A city councillor who is running for mayor this year wants a plebiscite on whether citizens want Vancouver to host the 2030 Winter Olympics and Paralympics.
But rather than have a stand-alone vote, Colleen Hardwick wants a plebiscite question on the same ballot voters will cast in the October municipal election.
Hardwick, who was not immediately available for comment Wednesday, has stated her case for a plebiscite in a motion that she is expected to introduce when council meets next week.
“Vancouver electors/residents have not yet had the opportunity to express their views on this important matter that affects them,” she said in her motion.
Hardwick’s motion comes four months after the Musqueam, Squamish, Tsleil-Waututh and the Lilwat First Nations announced they jointly entered into a Memorandum of Understanding with the City of Vancouver and the Resort Municipality of Whistler to begin the process of assessing the feasibility of hosting an Olympic and Paralympic Games.
Hardwick’s suggested ballot question is straightforward: “Do you support or do you oppose the City of Vancouver's participation in hosting the 2030 Olympic Winter Games and Paralympic Winter Games?”
Hardwick doesn’t provide an estimated cost to tie the question to the ballot.
But she noted the plebiscite held in 2003 to gauge whether citizens wanted to host the 2010 Winter Olympics and Paralympics cost $575,000. More than 63 per cent of voters supported the city’s bid for the Olympics.
A byelection in 2017 cost $1.2 million.
Given the significant financial commitment involved in hosting the Games, Vancouver electors should have a say on whether they favour proceeding with a 2030 Olympic bid, she said in her motion.
“Incorporating a ballot question on the 2030 Olympics with the 2022 municipal ballot would cost less due to efficiencies of scale,” she said. “Three questions surrounding the capital budget are already planned to be on the ballot.”
The question, however, may be moot by the October election.
“In the event that any and all exploratory or concrete bids involving Vancouver for hosting the 2030 Olympics are dropped by the time ballots need to be finalized, this ballot question can be omitted,” Hardwick said.
Mayor won't support motion
Mayor Kennedy Stewart said in a written statement Wednesday that Hardwick's call for a plebiscite does not honour the Memorandum of Understanding with First Nations "and risks severely undermining our relationship with the Musqueam, Squamish and Tsleil-Waututh people upon whose unceded lands our city is built."
"I will not second this motion and suggest other councillors consider what supporting councillor Hardwick's decision to essentially tear up our MOU says about their own commitments to reconciliation," Stewart said.
Councillors Adriane Carr and Sarah Kirby-Yung would not say Wednesday whether they supported Hardwick’s motion, noting they want to hear from the four nations on what they think about a plebiscite.
“Without me knowing where they stand, I wouldn’t vote for it,” Carr said.
Kirby-Yung: “I've been a big fan of the importance of public input, but I also think that it's phenomenal that we have an Indigenous-led bid, and I don't want to discount that.

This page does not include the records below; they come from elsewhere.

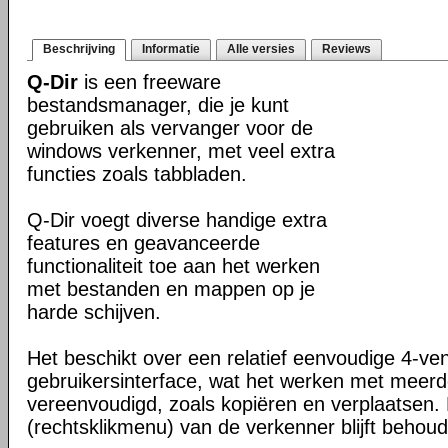
Beschrijving
Informatie
Alle versies
Reviews
Q-Dir
is een freeware
bestandsmanager, die je kunt
gebruiken als vervanger voor de
windows verkenner, met veel extra
functies zoals tabbladen.
Q-Dir voegt diverse handige extra
features en geavanceerde
functionaliteit toe aan het werken
met bestanden en mappen op je
harde schijven.
Het beschikt over een relatief eenvoudige 4-ve
gebruikersinterface, wat het werken met meer
vereenvoudigd, zoals kopiëren en verplaatsen
(rechtsklikmenu) van de verkenner blijft behou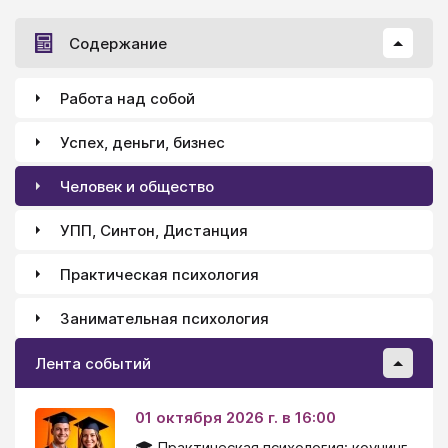
по сути, за вопросом вопрос здесь и сейчас (пока
Содержание
вы формулируете ему задачу) переваливает на вас
решение этой проблемы.
Работа над собой
Успех, деньги, бизнес
Человек и общество
УПП, Синтон, Дистанция
Практическая психология
Занимательная психология
Лента событий
01 октября 2026 г. в 16:00
🎓 Практическая психология: коучинг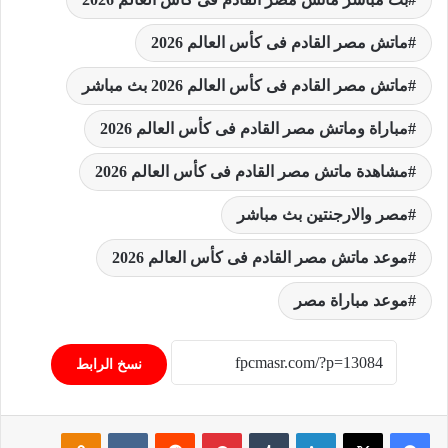
ماتش مصر القادم فى كأس العالم 2026
ماتش مصر القادم فى كأس العالم 2026 بث مباشر
مباراة وماتش مصر القادم فى كأس العالم 2026
مشاهدة ماتش مصر القادم فى كأس العالم 2026
مصر والارجنتين بث مباشر
موعد ماتش مصر القادم فى كأس العالم 2026
موعد مباراة مصر
نسخ الرابط
فيسبوك
‫X
لينكدإن
‏Tumblr
بينتيريست
‏Reddit
‏VKontakte
Odnoklassniki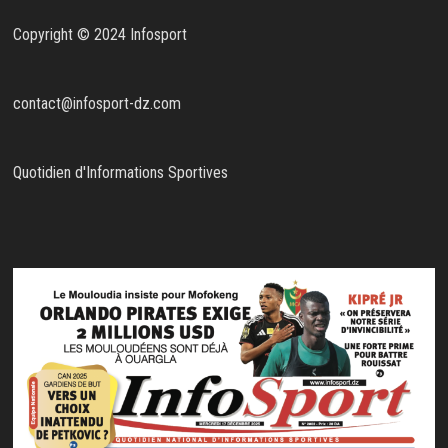
Copyright © 2024 Infosport
contact@infosport-dz.com
Quotidien d'Informations Sportives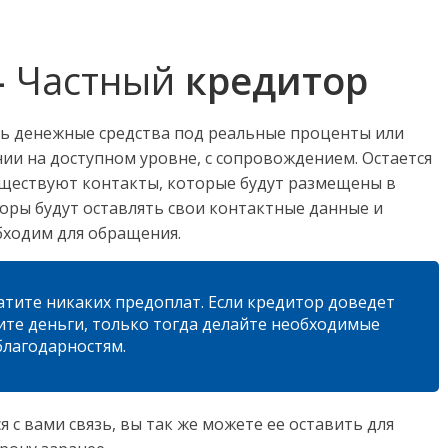
—
Частный
кредитор
ть денежные средства под реальные проценты или
ии на доступном уровне, с сопровождением. Остается
существуют контакты, которые будут размещены в
оры будут оставлять свои контактные данные и
бходим для обращения.
платите никаких предоплат. Если кредитор доведет
ите деньги, только тогда делайте необходимые
благодарностям.
 с вами связь, вы так же можете ее оставить для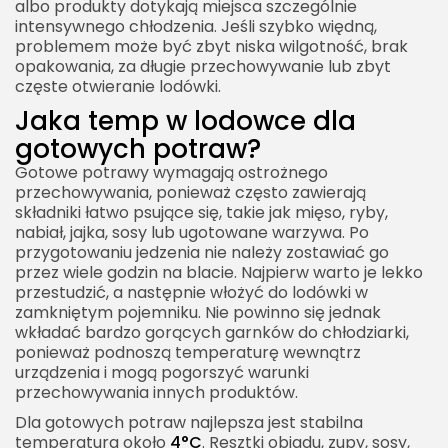
albo produkty dotykają miejsca szczególnie
intensywnego chłodzenia. Jeśli szybko więdną,
problemem może być zbyt niska wilgotność, brak
opakowania, za długie przechowywanie lub zbyt
częste otwieranie lodówki.
Jaka temp w lodowce dla
gotowych potraw?
Gotowe potrawy wymagają ostrożnego
przechowywania, ponieważ często zawierają
składniki łatwo psujące się, takie jak mięso, ryby,
nabiał, jajka, sosy lub ugotowane warzywa. Po
przygotowaniu jedzenia nie należy zostawiać go
przez wiele godzin na blacie. Najpierw warto je lekko
przestudzić, a następnie włożyć do lodówki w
zamkniętym pojemniku. Nie powinno się jednak
wkładać bardzo gorących garnków do chłodziarki,
ponieważ podnoszą temperaturę wewnątrz
urządzenia i mogą pogorszyć warunki
przechowywania innych produktów.
Dla gotowych potraw najlepsza jest stabilna
temperatura około
4°C
. Resztki obiadu, zupy, sosy,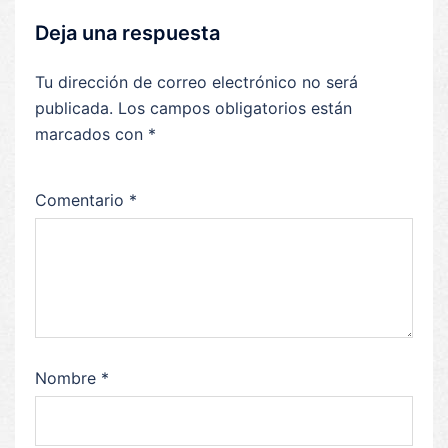
Deja una respuesta
Tu dirección de correo electrónico no será
publicada.
Los campos obligatorios están
marcados con
*
Comentario
*
Nombre
*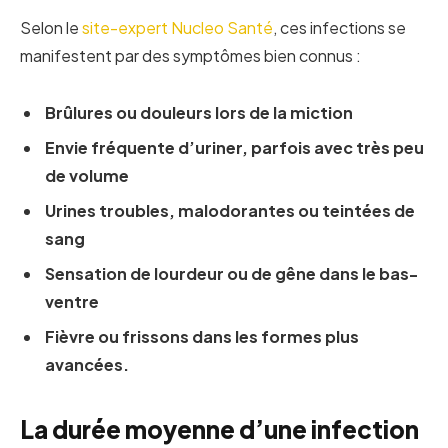
Selon le
site-expert Nucleo Santé
, ces infections se
manifestent par des symptômes bien connus :
Brûlures ou douleurs lors de la miction
Envie fréquente d’uriner, parfois avec très peu
de volume
Urines troubles, malodorantes ou teintées de
sang
Sensation de lourdeur ou de gêne dans le bas-
ventre
Fièvre ou frissons dans les formes plus
avancées.
La durée moyenne d’une infection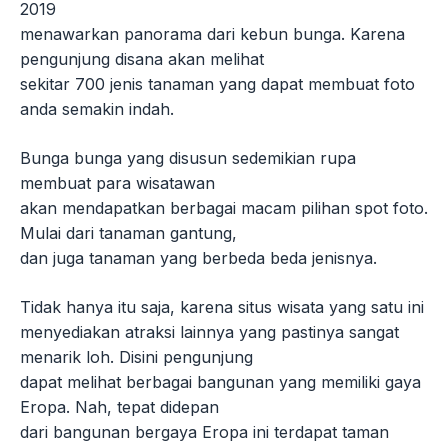
2019
menawarkan panorama dari kebun bunga. Karena
pengunjung disana akan melihat
sekitar 700 jenis tanaman yang dapat membuat foto
anda semakin indah.
Bunga bunga yang disusun sedemikian rupa
membuat para wisatawan
akan mendapatkan berbagai macam pilihan spot foto.
Mulai dari tanaman gantung,
dan juga tanaman yang berbeda beda jenisnya.
Tidak hanya itu saja, karena situs wisata yang satu ini
menyediakan atraksi lainnya yang pastinya sangat
menarik loh. Disini pengunjung
dapat melihat berbagai bangunan yang memiliki gaya
Eropa. Nah, tepat didepan
dari bangunan bergaya Eropa ini terdapat taman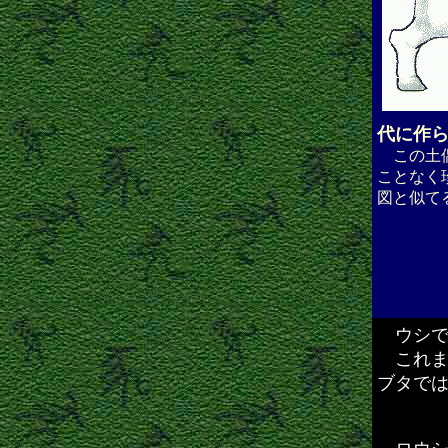
代に作
この土偶
ことなく
図と似て
ウシで
これま
ブタで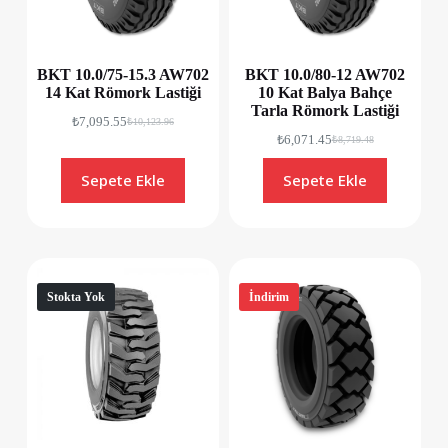
BKT 10.0/75-15.3 AW702
BKT 10.0/80-12 AW702
14 Kat Römork Lastiği
10 Kat Balya Bahçe
Tarla Römork Lastiği
₺
7,095.55
₺
10,123.96
₺
6,071.45
₺
8,719.48
Sepete Ekle
Sepete Ekle
Stokta Yok
İndirim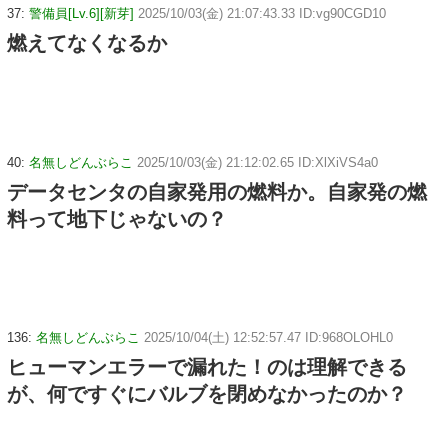
37:
警備員[Lv.6][新芽]
2025/10/03(金) 21:07:43.33 ID:vg90CGD10
燃えてなくなるか
40:
名無しどんぶらこ
2025/10/03(金) 21:12:02.65 ID:XlXiVS4a0
データセンタの自家発用の燃料か。自家発の燃
料って地下じゃないの？
136:
名無しどんぶらこ
2025/10/04(土) 12:52:57.47 ID:968OLOHL0
ヒューマンエラーで漏れた！のは理解できる
が、何ですぐにバルブを閉めなかったのか？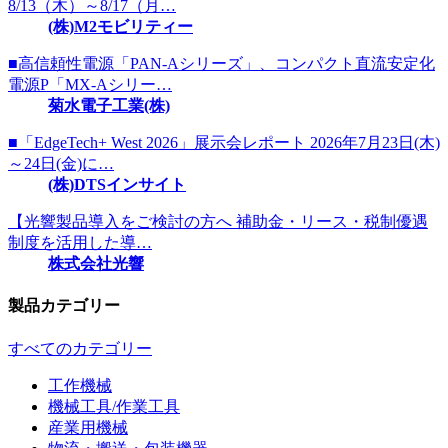
8/13（木）～8/17（月…
(株)M2モビリティー
■高信頼性電源「PAN-Aシリーズ」、コンパクト直流安定化
電源P「MX-Aシリー…
菊水電子工業(株)
■「EdgeTech+ West 2026」展示会レポート 2026年7月23日(木)
～24日(金)に…
(株)DTSインサイト
【光響製品導入をご検討の方へ 補助金・リース・税制優遇
制度を活用した導…
株式会社光響
製品カテゴリー
すべてのカテゴリー
工作機械
機械工具/作業工具
産業用機械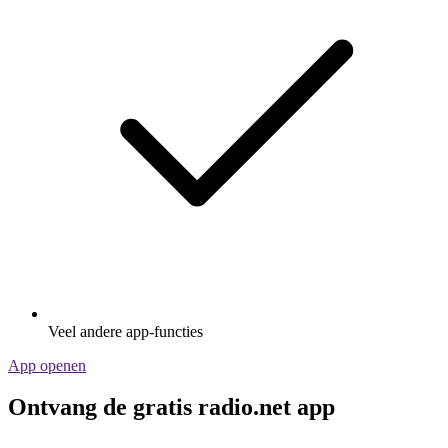
Veel andere app-functies
App openen
Ontvang de gratis radio.net app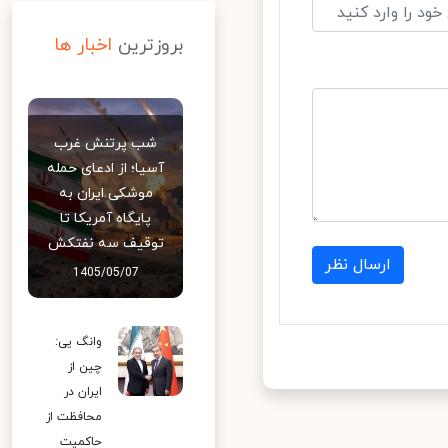
بروزترین
اخبار ها
شب پرتنش غرب
آسیا؛ از ادعای حمله
موشکی ایران به
پایگاه آمریکا تا
توقیف سه نفتکش
ارسال نظر
1405/05/07
وانگ یی:
چین از
ایران در
محافظت از
حاکمیت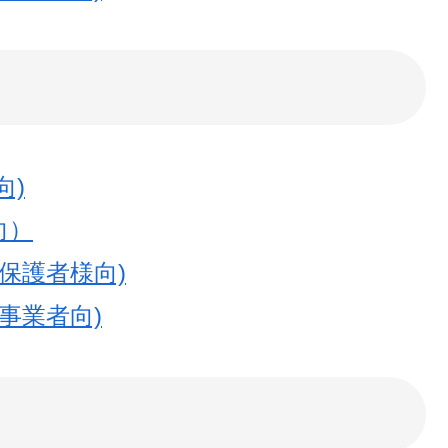
向)
向）
保護者様向)
事業者向)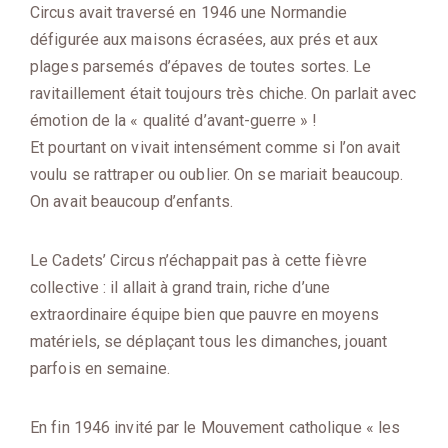
Circus avait traversé en 1946 une Normandie
défigurée aux maisons écrasées, aux prés et aux
plages parsemés d’épaves de toutes sortes. Le
ravitaillement était toujours très chiche. On parlait avec
émotion de la « qualité d’avant-guerre » !
Et pourtant on vivait intensément comme si l’on avait
voulu se rattraper ou oublier. On se mariait beaucoup.
On avait beaucoup d’enfants.
Le Cadets’ Circus n’échappait pas à cette fièvre
collective : il allait à grand train, riche d’une
extraordinaire équipe bien que pauvre en moyens
matériels, se déplaçant tous les dimanches, jouant
parfois en semaine.
En fin 1946 invité par le Mouvement catholique « les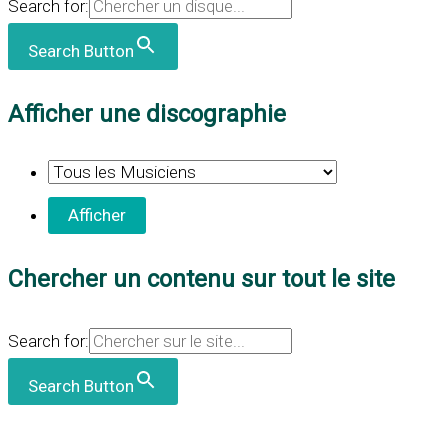
Search for:
Search Button
Afficher une discographie
Chercher un contenu sur tout le site
Search for:
Search Button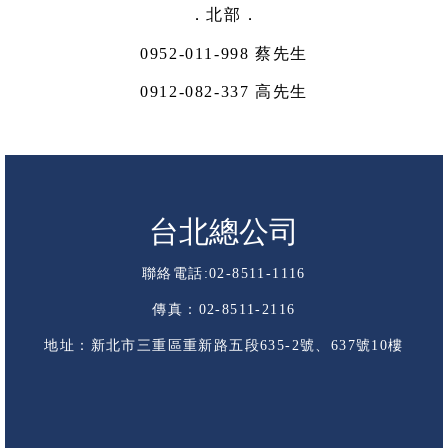
．北部．
0952-011-998 蔡先生
0912-082-337 高先生
台北總公司
聯絡電話:02-8511-1116
傳真：02-8511-2116
地址：新北市三重區重新路五段635-2號、637號10樓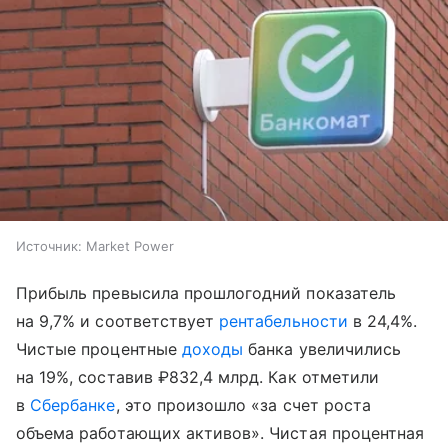
Источник:
Market Power
Прибыль превысила прошлогодний показатель
на 9,7% и соответствует
рентабельности
в 24,4%.
Чистые процентные
доходы
банка увеличились
на 19%, составив ₽832,4 млрд. Как отметили
в
Сбербанке
, это произошло «за счет роста
объема работающих активов». Чистая процентная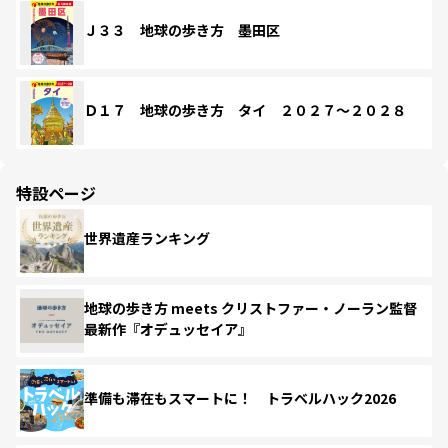
Ｊ３３ 地球の歩き方 墨田区
Ｄ１７ 地球の歩き方 タイ ２０２７～２０２８
特設ページ
世界遺産ランキング
地球の歩き方 meets クリストファー・ノーラン監督
最新作『オデュッセイア』
準備も滞在もスマートに！ トラベルハック2026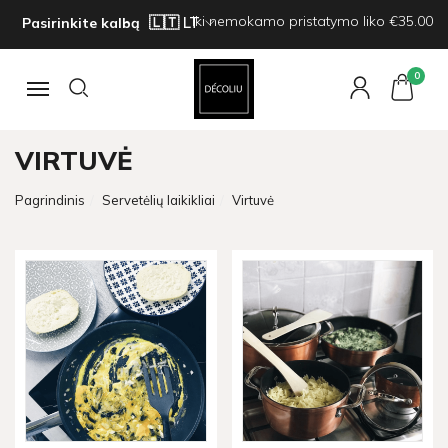
Iki nemokamo pristatymo liko €35.00
Pasirinkite kalbą
0
Navigacija
VIRTUVĖ
Pagrindinis
Servetėlių laikikliai
Virtuvė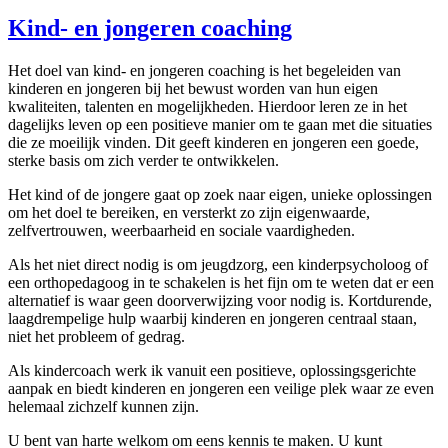
Kind- en jongeren coaching
Het doel van kind- en jongeren coaching is het begeleiden van
kinderen en jongeren bij het bewust worden van hun eigen
kwaliteiten, talenten en mogelijkheden. Hierdoor leren ze in het
dagelijks leven op een positieve manier om te gaan met die situaties
die ze moeilijk vinden. Dit geeft kinderen en jongeren een goede,
sterke basis om zich verder te ontwikkelen.
Het kind of de jongere gaat op zoek naar eigen, unieke oplossingen
om het doel te bereiken, en versterkt zo zijn eigenwaarde,
zelfvertrouwen, weerbaarheid en sociale vaardigheden.
Als het niet direct nodig is om jeugdzorg, een kinderpsycholoog of
een orthopedagoog in te schakelen is het fijn om te weten dat er een
alternatief is waar geen doorverwijzing voor nodig is. Kortdurende,
laagdrempelige hulp waarbij kinderen en jongeren centraal staan,
niet het probleem of gedrag.
Als kindercoach werk ik vanuit een positieve, oplossingsgerichte
aanpak en biedt kinderen en jongeren een veilige plek waar ze even
helemaal zichzelf kunnen zijn.
U bent van harte welkom om eens kennis te maken. U kunt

I also know the significant boon that this could have to our tourism sector, which has just been decimated and is struggling.”
Vancouver Is Awesome contacted Musqueam Chief Wayne Sparrow Wednesday but he wasn’t available for comment at the time of this story being posted. Messages were also left for Khelsilem of the Squamish Nation.
'Stop this idea right now'
In November 2020, council voted 7-4 to direct staff to conduct preliminary work on the feasibility of hosting another Winter Olympics and Paralympics.
Hardwick joined councillors Jean Swanson, Christine Boyle and Pete Fry in opposing a motion from Coun. Melissa De Genova, with Swanson and Fry concerned an Olympic Games would not help deal with the city’s homelessness and affordability housing challenges.
Swanson argued that the 2010 Olympics and Expo 86 contributed to an increase in property values in Vancouver, which in turn contributed to an affordable housing crisis.
“In the Downtown Eastside, everybody pretty much understands that had we spent money on ending poverty and homelessness that we spent on the Olympics, that we could have done that,” she said at the time.
“I’m actually very uncomfortable with the idea of promoting something during a climate emergency that involves a bunch of flying around in airplanes all over the world. So I think there’s lots of reasons that we should just stop this idea right now.”
Hardwick, a first-term councillor, was acclaimed March 13 as the mayoral candidate for TEAM for a Livable Vancouver.